I was talking to some students last week during some of the "down time" that often pops up towards the end of many classroom experiences. The talk was very casual, I was an outsider, and this was the first time I had met these students. I simply asked "What are you good at?" and sat back and listened. You may want to try that with a group of kids you know, it can be fascinating to watch what happens and the discussion that comes out.

The short story is that many students, even the academically successful students, did not feel they were good at much other than getting in trouble or irritating adults or peers. After a few minutes of listening, I asked those that did not feel much worth why they felt that way. Every single one of them was able to share a quick story of adults and peers that have judged the student's value to be unsatisfactory, of poor quality, or just wrong. School is a place many come to learn about themselves and how they fit in. Unfortunately, a good sized chunk of the population find out more about what they are not good at rather than the positive.

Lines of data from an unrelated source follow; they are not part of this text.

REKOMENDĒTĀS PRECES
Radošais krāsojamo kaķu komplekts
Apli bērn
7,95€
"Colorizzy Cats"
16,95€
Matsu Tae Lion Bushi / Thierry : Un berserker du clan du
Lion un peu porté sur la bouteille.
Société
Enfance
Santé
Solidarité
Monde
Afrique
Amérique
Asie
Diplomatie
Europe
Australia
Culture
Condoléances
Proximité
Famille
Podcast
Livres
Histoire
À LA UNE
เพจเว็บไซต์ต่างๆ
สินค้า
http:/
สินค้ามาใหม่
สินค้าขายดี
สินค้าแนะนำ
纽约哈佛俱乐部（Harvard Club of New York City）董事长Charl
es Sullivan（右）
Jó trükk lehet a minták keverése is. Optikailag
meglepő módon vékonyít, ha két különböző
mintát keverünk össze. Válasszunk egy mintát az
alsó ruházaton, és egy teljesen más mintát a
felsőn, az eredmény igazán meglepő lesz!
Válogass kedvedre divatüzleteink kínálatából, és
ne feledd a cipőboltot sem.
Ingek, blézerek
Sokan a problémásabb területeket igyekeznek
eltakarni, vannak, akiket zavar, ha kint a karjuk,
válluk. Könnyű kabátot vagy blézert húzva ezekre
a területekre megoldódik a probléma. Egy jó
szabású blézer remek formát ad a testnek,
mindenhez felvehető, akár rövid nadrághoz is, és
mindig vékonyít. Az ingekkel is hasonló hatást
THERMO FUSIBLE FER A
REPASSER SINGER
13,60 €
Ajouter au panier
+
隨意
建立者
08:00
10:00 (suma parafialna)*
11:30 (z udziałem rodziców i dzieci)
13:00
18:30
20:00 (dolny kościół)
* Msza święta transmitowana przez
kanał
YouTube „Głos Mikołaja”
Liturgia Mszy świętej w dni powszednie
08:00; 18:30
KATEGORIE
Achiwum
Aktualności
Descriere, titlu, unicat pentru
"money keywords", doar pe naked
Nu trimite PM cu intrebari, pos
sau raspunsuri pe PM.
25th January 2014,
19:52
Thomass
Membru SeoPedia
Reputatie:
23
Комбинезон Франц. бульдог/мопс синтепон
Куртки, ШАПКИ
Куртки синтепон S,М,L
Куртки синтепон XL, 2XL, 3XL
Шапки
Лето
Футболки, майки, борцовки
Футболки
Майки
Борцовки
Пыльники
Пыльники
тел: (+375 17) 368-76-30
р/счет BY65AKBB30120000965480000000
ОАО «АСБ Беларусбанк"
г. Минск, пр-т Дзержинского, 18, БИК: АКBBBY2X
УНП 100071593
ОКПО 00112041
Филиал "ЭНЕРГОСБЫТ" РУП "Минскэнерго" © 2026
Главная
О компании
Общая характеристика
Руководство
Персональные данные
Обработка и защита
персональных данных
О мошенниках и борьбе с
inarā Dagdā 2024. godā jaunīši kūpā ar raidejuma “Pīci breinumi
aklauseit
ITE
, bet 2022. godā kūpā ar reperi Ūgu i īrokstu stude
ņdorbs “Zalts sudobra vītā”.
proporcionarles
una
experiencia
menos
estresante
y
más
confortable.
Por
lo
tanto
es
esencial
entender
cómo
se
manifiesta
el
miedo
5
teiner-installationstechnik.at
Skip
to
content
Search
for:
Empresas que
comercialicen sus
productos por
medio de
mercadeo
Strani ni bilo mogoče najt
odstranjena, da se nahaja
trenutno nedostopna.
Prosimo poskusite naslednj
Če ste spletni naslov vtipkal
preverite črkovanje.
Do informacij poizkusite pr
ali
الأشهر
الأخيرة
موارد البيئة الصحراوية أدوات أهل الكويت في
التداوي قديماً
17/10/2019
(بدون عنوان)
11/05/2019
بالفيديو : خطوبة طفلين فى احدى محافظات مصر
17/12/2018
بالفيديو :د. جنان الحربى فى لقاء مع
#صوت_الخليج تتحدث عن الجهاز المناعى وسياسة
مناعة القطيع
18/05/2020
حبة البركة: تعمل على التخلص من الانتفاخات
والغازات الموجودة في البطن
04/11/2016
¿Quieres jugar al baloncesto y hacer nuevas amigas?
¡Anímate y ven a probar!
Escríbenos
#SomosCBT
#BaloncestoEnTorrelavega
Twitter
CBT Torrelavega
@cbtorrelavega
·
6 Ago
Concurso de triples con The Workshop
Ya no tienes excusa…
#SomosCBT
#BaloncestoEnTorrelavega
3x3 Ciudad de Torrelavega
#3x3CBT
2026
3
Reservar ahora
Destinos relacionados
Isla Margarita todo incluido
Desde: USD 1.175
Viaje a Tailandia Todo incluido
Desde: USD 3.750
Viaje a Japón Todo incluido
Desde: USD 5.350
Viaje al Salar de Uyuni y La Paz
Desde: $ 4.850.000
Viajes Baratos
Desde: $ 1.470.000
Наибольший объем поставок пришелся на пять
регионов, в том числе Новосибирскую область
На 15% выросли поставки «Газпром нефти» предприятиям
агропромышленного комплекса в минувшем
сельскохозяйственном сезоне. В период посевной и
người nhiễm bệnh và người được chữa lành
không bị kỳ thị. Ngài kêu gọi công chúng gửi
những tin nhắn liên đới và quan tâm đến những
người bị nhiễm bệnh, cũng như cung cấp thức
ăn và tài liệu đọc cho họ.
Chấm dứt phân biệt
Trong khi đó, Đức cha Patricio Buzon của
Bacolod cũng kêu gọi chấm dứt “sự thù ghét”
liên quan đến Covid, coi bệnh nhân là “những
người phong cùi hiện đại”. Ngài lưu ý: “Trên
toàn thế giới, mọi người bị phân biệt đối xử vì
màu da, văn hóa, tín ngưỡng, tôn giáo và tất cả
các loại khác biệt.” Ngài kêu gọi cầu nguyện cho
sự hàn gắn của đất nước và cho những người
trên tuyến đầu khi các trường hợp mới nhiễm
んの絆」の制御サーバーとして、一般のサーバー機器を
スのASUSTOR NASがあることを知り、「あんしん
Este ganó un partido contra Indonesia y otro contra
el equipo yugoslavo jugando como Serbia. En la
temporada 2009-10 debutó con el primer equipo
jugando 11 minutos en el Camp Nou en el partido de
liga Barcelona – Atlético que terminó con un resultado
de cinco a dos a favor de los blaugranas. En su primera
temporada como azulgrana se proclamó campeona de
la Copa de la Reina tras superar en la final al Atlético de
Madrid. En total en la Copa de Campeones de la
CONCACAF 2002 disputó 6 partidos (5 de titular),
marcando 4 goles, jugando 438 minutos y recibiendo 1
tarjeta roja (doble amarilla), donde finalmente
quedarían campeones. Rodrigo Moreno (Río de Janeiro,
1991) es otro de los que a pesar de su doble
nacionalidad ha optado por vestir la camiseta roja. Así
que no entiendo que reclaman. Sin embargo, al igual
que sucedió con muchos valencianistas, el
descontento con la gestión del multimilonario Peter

Sir Ken Robinson has a 20 min talk at TED concerning these issues. His talk is more of an awareness that the problem exists. I did not come away from the video with a "Here is what we can do as a system to help address this valid concern." Instead, I saw the video as a challenge to each individual out there working with kids to at least keep these thoughts in the back of their mind as they go through the daily chaos we call our school day.

Our schools were designed to get young students from point A to B and over time we have had many adaptations in the systems to try to allow for changes that are required. When you take something that works and keep adding on and adding on and modifying it over a hundred years, does it necessarily get better? Will it even accomplish it's original function as efficiently as it did "back in the day"?

With the pressures, tests, learning results and all of the other demons we face in our school lives, how are teachers finding opportunities to help students explore their creativity to find out what they are really good at. Trust me, when a student finds something he or she is good at, they will not need to hear it from you or even from a peer to know "I love this! I really like doing this!" Can people please share different ways Teachers/Schools/People are opening doors, rather than shutting out so many possibilities. Many adults and students can point to a time when he or she felt really good doing something only to be totally deflated by a simple careless or insensitive statement from a peer, a respected person or loved one. How are we helping people find those desires and helping to kindle those often tenuous fires that can one day burn so bright on their own, but for now, need nurturing to reach their potential?